Harmonizing the Seven Emotions for a Pleasant Life
Chinese ancient medicine distinguishes between "external influences" and "internal injuries." "External influences" refer to "wind, cold, summer heat, warmth, dryness, fire"—modern terms also include microbial infections. "Internal injuries" refer to the "seven emotions": joy, anger, worry, thought, grief, fear, and shock—essentially human emotions. People react psychologically to their surroundings—either favorably or unfavorably. Such psychological activities are called emotions.

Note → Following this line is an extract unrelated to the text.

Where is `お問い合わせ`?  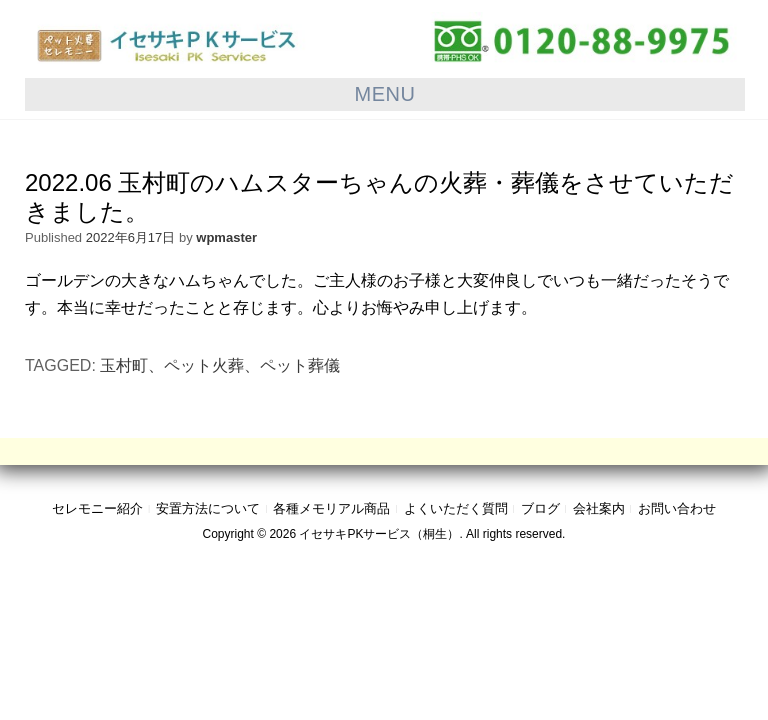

Regulating adverse emotions to prevent them from spiraling out of control is a crucial aspect of health preservation. Traditional Chinese health preservation holds that life activities originate from yin and yang. Only by balancing yin and yang to maintain harmony can longevity and health be achieved. Yin-yang theory posits that all natural phenomena contain yin and yang aspects, and their generation, development, and change always involve the interaction of yin and yang energies. Life activities are based on yin essence and yang qi. Though complex and variable, physiological functions can be summarized as the contradictory movement of yin essence and yang qi. Thus, all life processes are outcomes of dynamic balance between yin essence and yang qi. The entire life cycle—from birth, growth, strength, aging to death—is driven by yang qi’s propelling and warming functions and yin essence’s nourishing and moisturizing roles. Balanced yin-yang in zang-fu organs, meridians, qi, and blood ensures health, resistance to aging, and longevity. Therefore, unbalanced or uncontrollable seven emotions lead to mental instability, disrupting yin-yang balance and causing various diseases. Thus, Qing Dynasty health expert Shi Chengjin advocated "discussing the seven emotions, harmonizing life" to prevent emotional imbalance before it occurs. "Discussing the seven emotions" means not letting external stimuli trigger emotional fluctuations, keeping emotions consistently calm. "Harmonizing life" means maintaining a calm, joyful attitude toward life’s circumstances and relationships, ensuring emotions remain balanced and preventing internal yin-yang disruption. Thus, appropriately regulating emotions to keep them balanced is a vital health preservation method.
China’s health preservation tradition has created many effective emotion-regulating techniques over thousands of years. These not only include modern psychological therapies but also unique methods of mutual emotional regulation. Jin-Yuan dynasty physician Zhang Zihe believed: "Use sorrow to treat anger, using mournful and sorrowful music; use joy to treat sorrow, using playful and humorous words; use fear to treat joy, using words about sudden death; use anger to treat overthinking, using humiliating and deceitful situations; use overthinking to treat fear, using words that distract from one concern to another. All these methods must be cunning, bizarre, and extreme to move and alter people’s minds." Actual medical cases of mutual emotional regulation appear in historical medical records. By different emotional stimuli, internal yin-yang balance can be restored, achieving healing.
By moderating the seven emotions and maintaining a harmonious, joyful life, one avoids diseases caused by excessive emotions, benefiting health and longevity. This is a core element of Chinese health preservation. Sun Simiao in *Qian Jin Yao Fang* (Essential Formulas for Emergencies) proposed the "Twelve Fewer": fewer thoughts, fewer worries, fewer desires, fewer ambitions, fewer words, fewer laughs, fewer sorrows, fewer joys, fewer pleasures, fewer anger, fewer preferences, fewer aversions. He said, "These twelve fewer are the essentials of health preservation." Among these twelve, emotional regulation occupies the majority, highlighting the paramount importance and role of emotional regulation in health preservation.